— Неужели ты и его убьешь?
— За предательство возмездие получит он, — спокойно промолвила красавица.
Как ни быстро они шли к пристани, но все же их на дороге застала страшная грозовая буря.
Оглушительно загрохотал гром; молния прорезывала небо и ослепляла путников… Поднялся вихрь. Серебряков, редко видавший такую грозу, которая бывает только на юге, не мог не сробеть и не растеряться.
Только одна красавица Ольга осталась невозмутимо спокойна; она не шла, а скорее бежала, таща за руку бедного Серебрякова, который едва мог за ней успеть.
— Еще несколько шагов, мой брат, и мы у пристани. Не бойся вихря и грозы, это для нас хорошо — в такую непогодицу за нами не пошлют погони… Ну, вот и пристань, тут нас должна ждать лодка, — смело проговорила Ольга.
Она и Серебряков вошли на пристань.
XXII
Серебряков и его спутница увидали на пристани какого-то закутанного в плащ человека высокого роста.
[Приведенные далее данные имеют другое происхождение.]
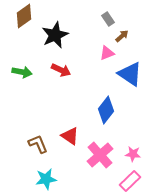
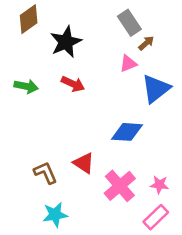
gray rectangle: (108, 19) -> (129, 23), size x1.5
blue triangle: (130, 74) -> (156, 89), turned 48
blue diamond: (106, 110) -> (127, 132), turned 56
Ольга подошла к нему и сказала несколько слов на непонятном для Серебрякова языке.
Незнакомец в плаще кивнул ей головою и молча показал рукою на небольшой ялик, который подбрасывали морские волны, как ореховую скорлупу; в ялике был один гребец, он причалил ялик к самой пристани.
— Садись, — проговорила Серебрякову Ольга, показывая на ялик; она сама легко в него вспрыгнула; рядом с ней поместился Серебряков. Незнакомец в плаще махнул рукою, и ялик быстро отчалил от пристани и понесся по морю.
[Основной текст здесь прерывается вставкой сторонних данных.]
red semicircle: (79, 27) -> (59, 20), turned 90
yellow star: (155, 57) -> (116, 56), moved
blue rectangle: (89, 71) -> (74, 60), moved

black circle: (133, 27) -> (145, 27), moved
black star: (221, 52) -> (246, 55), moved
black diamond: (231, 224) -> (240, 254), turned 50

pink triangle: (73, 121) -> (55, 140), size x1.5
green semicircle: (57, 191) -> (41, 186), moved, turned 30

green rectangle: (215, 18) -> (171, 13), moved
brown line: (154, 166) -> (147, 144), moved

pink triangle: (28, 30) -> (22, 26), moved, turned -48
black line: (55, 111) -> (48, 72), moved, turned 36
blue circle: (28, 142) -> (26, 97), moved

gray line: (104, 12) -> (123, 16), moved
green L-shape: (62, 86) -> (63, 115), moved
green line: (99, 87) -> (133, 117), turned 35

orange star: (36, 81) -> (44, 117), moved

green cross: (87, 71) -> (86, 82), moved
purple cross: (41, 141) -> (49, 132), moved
— Кто это, ты знаешь? — спросил Серебряков у Ольги, показывая на оставшегося на пристани незнакомца в плаще.
— Это капитан того корабля, который повезет нас в Крым, — ответила ему молодая девушка.
— Почему же он не поехал с нами?
— Ялик мал и иг выдержит четверых… И к тому же у капитана есть какое-то дело… на пристани.
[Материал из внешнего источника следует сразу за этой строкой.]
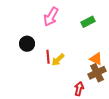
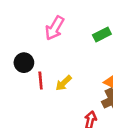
red line: (48, 57) -> (41, 81), moved

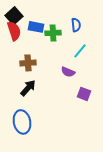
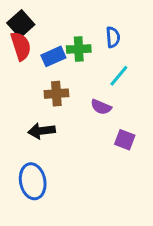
blue rectangle: (36, 27) -> (53, 56), moved, turned -35
brown cross: (28, 63) -> (56, 94), moved
black arrow: (28, 88) -> (42, 131), turned -138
— Это ночью-то? — недоверчиво воскликнул Серебряков.
— Ты, кажется, мой брат, подозреваешь?
— Да, Ольга, несчастие научило меня быть осторожным.
— Ты и мне не доверяешь! — в этих словах молодой девушки слышна была обида, досада.
— Нет, нет, Ольга, тебе я доверяю. Если бы я не доверял тебе, то не решился бы с тобой бежать.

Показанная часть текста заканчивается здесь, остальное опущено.